__Requirement__
Every line that includes the word "Jelajah" needs to be copied from the listing.
.....
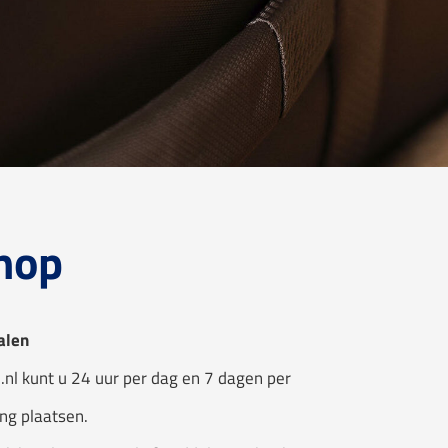
hop
alen
.nl kunt u 24 uur per dag en 7 dagen per
ng plaatsen.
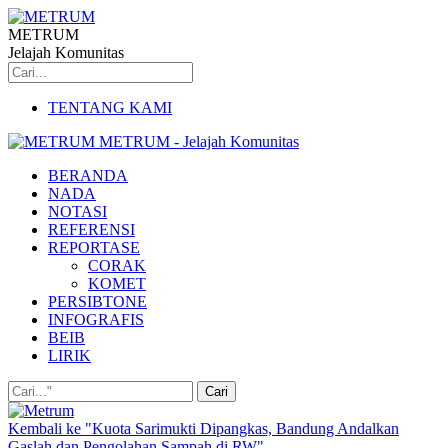
METRUM
Jelajah Komunitas
TENTANG KAMI
METRUM - Jelajah Komunitas
BERANDA
NADA
NOTASI
REFERENSI
REPORTASE
CORAK
KOMET
PERSIBTONE
INFOGRAFIS
BEIB
LIRIK
Kembali ke "Kuota Sarimukti Dipangkas, Bandung Andalkan
Gaslah dan Pengolahan Sampah di RW"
.....
__Exercise answer__
Jelajah Komunitas
METRUM - Jelajah Komunitas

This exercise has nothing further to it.